Trudeau rebuffs Nenshi's request for federal funding for pandas

The Toronto Zoo's pandas are to arrive at the Calgary Zoo in 2018 for a five-year stint at a cost of $30 million

Prime Minister Trudeau meets Canadian Hope and Canadian Joy prior to the panda naming ceremony at the Toronto Zoo. March 7, 2016. (Adam Scotti/PMO)

Prime Minister Trudeau meets Canadian Hope and Canadian Joy prior to the panda naming ceremony at the Toronto Zoo.

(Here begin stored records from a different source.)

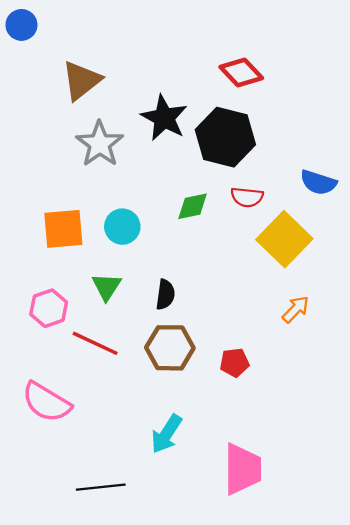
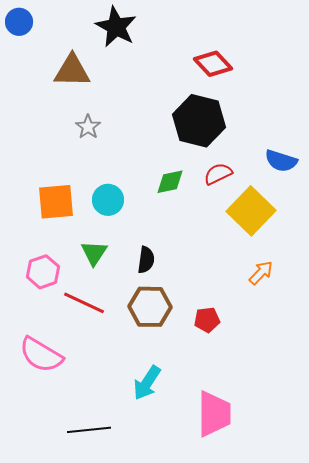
brown triangle: (82, 80) -> (72, 71), turned 39
black star: (164, 118) -> (116, 27), moved
gray star: (100, 144) -> (88, 127), size x0.6
red semicircle: (247, 197) -> (218, 174), turned 148

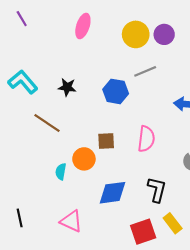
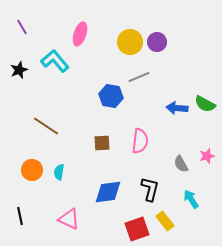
cyan L-shape: (23, 82) -> (55, 61), moved
black star: (67, 87) -> (19, 70), moved, turned -30
orange circle: (84, 159) -> (32, 170), moved

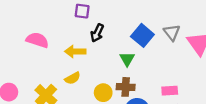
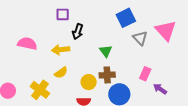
gray triangle: (172, 32) -> (140, 38), moved
blue square: (142, 35) -> (126, 18), moved, turned 30
pink rectangle: (170, 91) -> (145, 74), turned -56

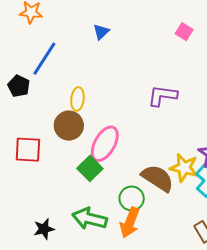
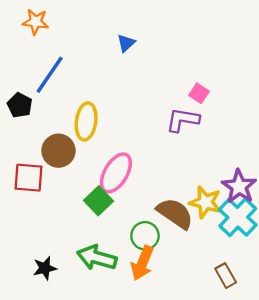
blue triangle: (101, 32) -> (126, 43), moved
pink square: (184, 32) -> (199, 93), moved
yellow ellipse: (77, 99) -> (86, 121), size x1.4
brown circle: (69, 126) -> (58, 151), moved

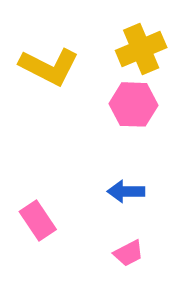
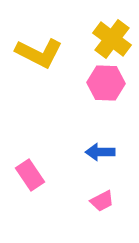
yellow cross: (141, 49) -> (112, 39), turned -30

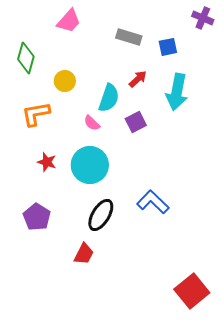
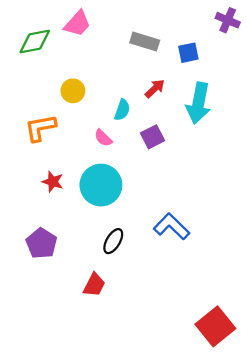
green diamond: (26, 58) -> (35, 41), moved, turned 64
cyan semicircle: (109, 98) -> (122, 110), size x0.7
black ellipse: (101, 215) -> (113, 241), size x0.7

March 7, 2016. (Adam Scotti/PMO)

CALGARY – It’s from one self-declared lover of baby panda snuggles to another.

Calgary Mayor Naheed Nenshi has written to Prime Minister Justin Trudeau asking for Ottawa’s help in defraying the considerable cost of housing the critters at Calgary’s zoo in two years.

“As a fellow lover of cute cuddly panda cubs, and having observed with envy your recent opportunity to hold Jia Panpan and Jia Yueyue in Toronto during their naming ceremony, I trust you can understand my own desire to embrace these pandas with open arms here in Calgary,” Nenshi wrote to Trudeau in a May 27 letter.

The word “envy” is underlined twice, followed by two typed exclamation points, and circled in purple ink with another handwritten exclamation point thrown in for good measure.

“I am writing today to request a federal government contribution towards investments required in Calgary to host both the panda family and the large number of new visitors the zoo expects. The decision for Calgary to host the pandas was supported and encouraged by the previous federal government in 2012, but no funds were provided,” the mayor writes.

Trudeau’s June 21 response thanks Nenshi for his “enthusiastic” letter and opens by telling the mayor that holding the pandas was a “once in a lifetime event” for the prime minister that “made me the envy of many, including my own children.”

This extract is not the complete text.